Moving down this week’s Top 5 list, Magic Mike’s Last Dance continued to work its bit of beguiling (and sensual) prestidigitation on audience, pulling another $5.4 million out of the hat. Next up, Puss in Boots: The Last Wishcontinued its surprisingly strong box-office march as well, pawing in another $5.3 million. Rounding out the Top 5, the apocalyptic horror thriller Knock at the Cabin added $3.9 million in its third weekend outing.

Next weekend sees the arrival of Jesus Revolution, which tells the true story of the Jesus movement in the early 1970s. But Cocaine Bear hopes to take a bite of the box office, too. We’ll see what that unlikely pair of challengers has to say about the Top 5 list next Monday.

adam-holz
Adam R. Holz

After serving as an associate editor at NavPress’ Discipleship Journal and consulting editor for Current Thoughts and Trends, Adam now oversees the editing and publishing of Plugged In’s reviews as the site’s director. He and his wife, Jennifer, have three children. In their free time, the Holzes enjoy playing games, a variety of musical instruments, swimming and … watching movies.

11 Responses

  1. – My comment is a slight complaint on recent reviews. In Emily’s review of Quantumania, she said Cassie “appears to ogle a female warrior”. Um, no. She watches her fight some faceless bad guys and then mutters “that’s so cool”. Let’s not insert possible gay fear where it is not needed. I left my kids at home over more Disney gayness and it wasn’t there. Additionally, there was less cursing than was mentioned in this review. Overall, I really appreciate this service, but let’s be a bit less knee jerk over non-existent items.

  2. -If Quantumania is anywhere near as bad as Eternals (both content-wise and quality-wise), I’ll be shocked. I’ve seen nearly every Marvel film in existence and Eternals is by far the biggest clunker of them all in my opinion.

  3. -I’ll be very interested to see if Antman 3 (and the MCU as a whole) can overcome the bad reviews/word of mouth. I personally haven’t watched any Marvel movie post-2019 (minus No Way Home, which was pretty good, albeit rather overhyped), so I’m curious to know how big of an appetite there is for MCU films going forward.

    1. -I will say I tremendously enjoyed Black Widow. I loved most of No Way Home except for the ending, which I thought ruined the progression of the film and of its trilogy. I enjoyed Shang-Chi and Black Panther 2 but thought both had the same problem, trying to explore stories of grief in a setting where “grief” doesn’t matter (you could theoretically just pluck what you want out of a different universe).

      1. Probably Wanda’s storyline is the one that most effectively explores grief. She actually DID try to pluck what she wanted out of a different universe (Dr. Strange II) as well as creating an alternate reality (WandaVision), and neither one worked.

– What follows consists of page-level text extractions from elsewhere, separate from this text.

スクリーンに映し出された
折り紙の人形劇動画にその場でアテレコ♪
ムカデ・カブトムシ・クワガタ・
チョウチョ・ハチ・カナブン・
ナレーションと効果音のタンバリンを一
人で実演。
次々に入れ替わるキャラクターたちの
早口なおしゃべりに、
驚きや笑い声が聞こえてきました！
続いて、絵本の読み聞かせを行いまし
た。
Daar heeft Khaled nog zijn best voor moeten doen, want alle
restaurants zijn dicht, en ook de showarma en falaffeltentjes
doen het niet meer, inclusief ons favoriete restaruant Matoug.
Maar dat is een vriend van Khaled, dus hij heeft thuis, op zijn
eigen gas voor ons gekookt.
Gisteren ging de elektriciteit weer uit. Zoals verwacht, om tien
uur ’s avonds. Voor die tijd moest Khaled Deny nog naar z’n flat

        1. -Thank you for specifying that, I appreciate it! I “watched” Doctor Strange 2 and Thor 4, but only as background music on Disney+. I need to go back and at least give the former a fairer chance since I loved its predecessor. I haven’t watched WandaVision but may have to give that a try.

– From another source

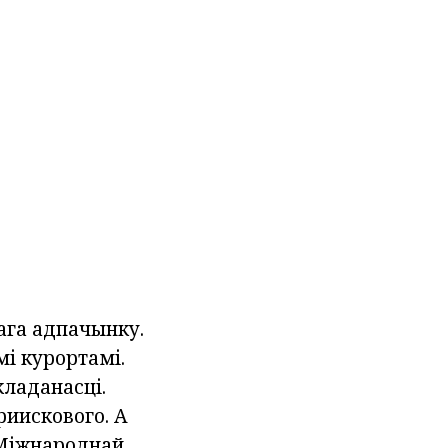
ага адпачынку.
і курортамі.
ладанасці.
риискового. А
 Міжнароднай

  4. Based on Plugged-In’s review, I almost avoided Quantumania, but I’ve been so missing seeing a movie in a theater (because I have been boycotting all the LGBTQ stuff in Lightyear, Strange World, etc., and the eastern worldview in Dr.Strange and others, etc.) that I took my four teenaged daughters to it anyway. I’m glad we did — it was fun, enjoyable, had good family values, fun heroics, even some humor! and NO LGTBQ+ nonsense! I felt that most of the negatives listed in Plugged-In’s review weren’t actually there in the movie.

    1. Agreed! It felt like she imagined a lot of the content. Weird, cause they’re normally accurate.

  5. Just want to point out that what she had said was one short scene, and only said it could be that, not that it was.
    That said, I and my (both young adult) sister enjoyed this movie, but we both agreed that it wasn’t as funny as the previous two, and that a lot of the quantum realm plot was just disorienting. Would’ve been funnier if Luis was in it more.